Friday, July 10, 2009

NCBI RDF

Following on from the last post, I've now set up a trivial NCBI RDF service at bioguid.info/taxonomy/ (based on the ISSN resolver I released yesterday and announced on the Bibliographic Ontology Specification Group).

If you visit it in a web browser it's nothing special. However, if you choose to display XML you'll see some simple RDF. I've mapped some NCBI fields to corresponding terms in ttp://rs.tdwg.org/ontology/voc/TaxonConcept# (including the deprecated rankString term, which really shouldn't be deprecated, IMHO). I've also extracted what LSIDs I can from any linkouts.

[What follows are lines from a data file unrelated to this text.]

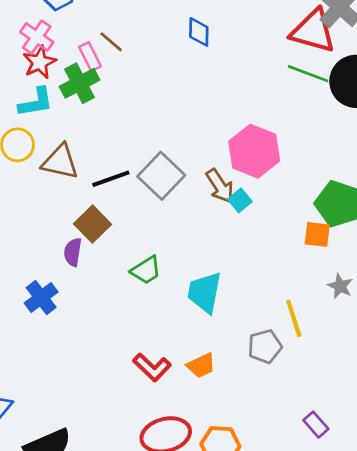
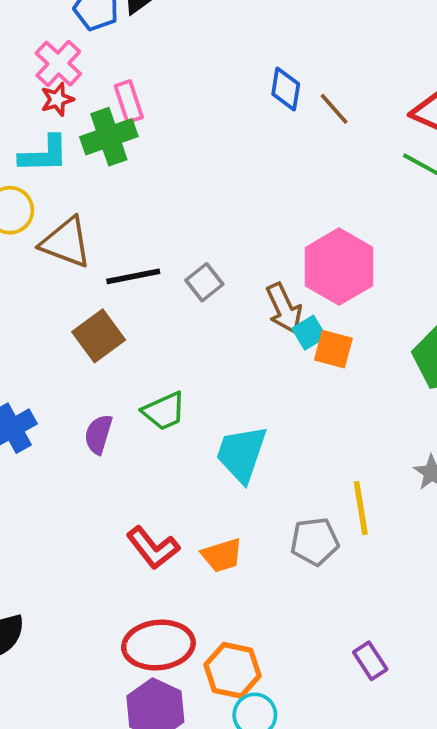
brown line: (111, 42) -> (334, 109), moved
red star: (40, 62) -> (57, 99), size x0.7
gray square: (161, 176) -> (204, 282), size x0.6
orange square: (317, 234) -> (333, 349), moved
purple semicircle: (73, 252) -> (98, 434), moved

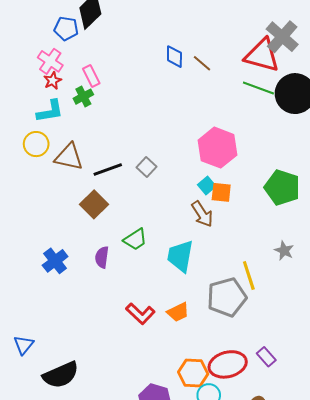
green cross: (109, 137) -> (83, 97), size x0.7
brown arrow: (284, 308) -> (202, 214), moved
gray pentagon: (315, 541) -> (227, 297), size x1.5
red ellipse: (158, 645) -> (228, 364), moved

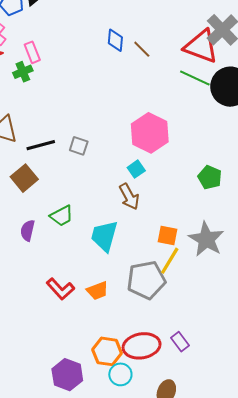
gray square: (146, 167) -> (79, 146), turned -30
green pentagon: (282, 187) -> (210, 177), size x0.7
orange square: (221, 192) -> (168, 235), moved
gray star: (284, 251) -> (206, 239), size x1.8
yellow line: (249, 276) -> (170, 261), turned 44

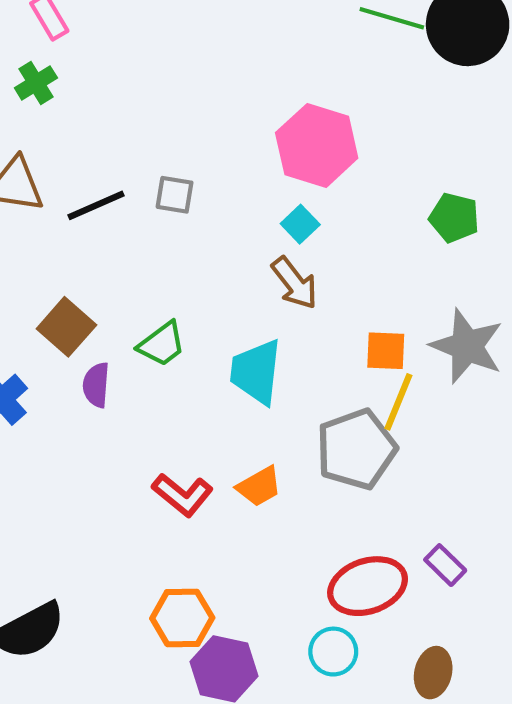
green cross: (23, 72) -> (36, 83), moved
brown square: (24, 178) -> (66, 327), moved
orange hexagon: (107, 351) -> (182, 618), moved

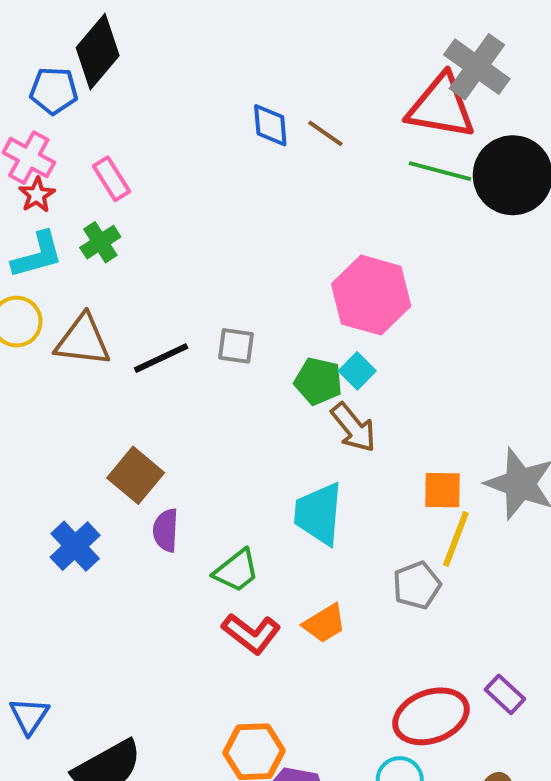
green pentagon: (454, 218) -> (318, 381), moved
green trapezoid: (162, 344) -> (236, 571), moved
gray pentagon: (356, 449) -> (417, 585), size x0.6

For example, a name that appears in Index Fungorum will have the corresponding LSID, likewise for IPNI. URLs are simply listed as rdfs:seeAlso.

Here's the RDF for NCBI taxon 101855 (you can grab this from http://bioguid.info/taxonomy/101855):


<?xml version="1.0" encoding="utf-8"?>
<rdf:RDF xmlns:rdf="http://www.w3.org/1999/02/22-rdf-syntax-ns#"
xmlns:rdfs="http://www.w3.org/2000/01/rdf-schema#"
xmlns:dcterms="http://purl.org/dc/terms/"
xmlns:tcommon="http://rs.tdwg.org/ontology/voc/Common#"
xmlns:tc="http://rs.tdwg.org/ontology/voc/TaxonConcept#">
<tc:TaxonConcept rdf:about="taxonomy:101855 ">
<dcterms:title>Lulworthia uniseptata</dcterms:title>
<dcterms:created>1999-08-16</dcterms:created>
<dcterms:modified>2005-01-19</dcterms:modified>
<dcterms:issued>1999-09-14</dcterms:issued>
<tc:nameString>Lulworthia uniseptata</tc:nameString><tc:rankString>species</tc:rankString>
<tcommon:taxonomicPlacementFormal>cellular organisms, Eukaryota, Fungi/Metazoa group, Fungi, Dikarya, Ascomycota, Pezizomycotina, Sordariomycetes, Sordariomycetes incertae sedis, Lulworthiales, Lulworthiaceae, Lulworthia</tcommon:taxonomicPlacementFormal>
<tc:hasName rdf:resource="urn:lsid:indexfungorum.org:names:105488"/>
<rdfs:seeAlso rdf:resource="http://www.marinespecies.org/aphia.php?p=taxdetails&id=100407"/>
<rdfs:seeAlso rdf:resource="http://www.mycobank.org/MycoTaxo.aspx?Link=T&Rec=105488"/>
<rdfs:seeAlso rdf:resource="http://www.indexfungorum.org/Names/namesrecord.asp?RecordId=105488"/>
<rdfs:seeAlso rdf:resource="http://www.itis.gov/servlet/SingleRpt/SingleRpt?search_topic=TSN&search_value=194551"/>
<rdfs:seeAlso rdf:resource="http://www.mycobank.org/MycoTaxo.aspx?Link=T&Rec=341143"/>
</tc:TaxonConcept>
</rdf:RDF>


Note the tc:hasName link to urn:lsid:indexfungorum.org:names:105488.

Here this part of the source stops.